Dataset items »
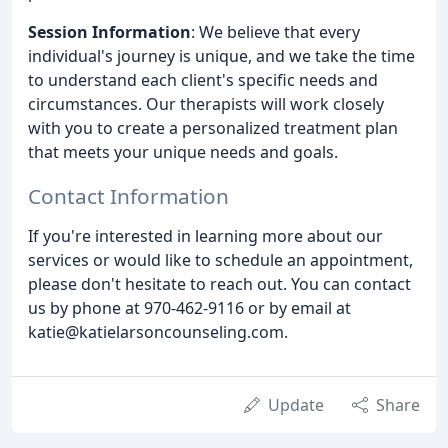
Session Information
: We believe that every
individual's journey is unique, and we take the time
to understand each client's specific needs and
circumstances. Our therapists will work closely
with you to create a personalized treatment plan
that meets your unique needs and goals.
Contact Information
If you're interested in learning more about our
services or would like to schedule an appointment,
please don't hesitate to reach out. You can contact
us by phone at 970-462-9116 or by email at
katie@katielarsoncounseling.com.
Update
Share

Problem to work on »
Copy exactly, and only, the lines from the line that contains "Contact Information" through the end of the data above.

Answer for the task »
Contact Information
If you're interested in learning more about our
services or would like to schedule an appointment,
please don't hesitate to reach out. You can contact
us by phone at 970-462-9116 or by email at
katie@katielarsoncounseling.com.
Update
Share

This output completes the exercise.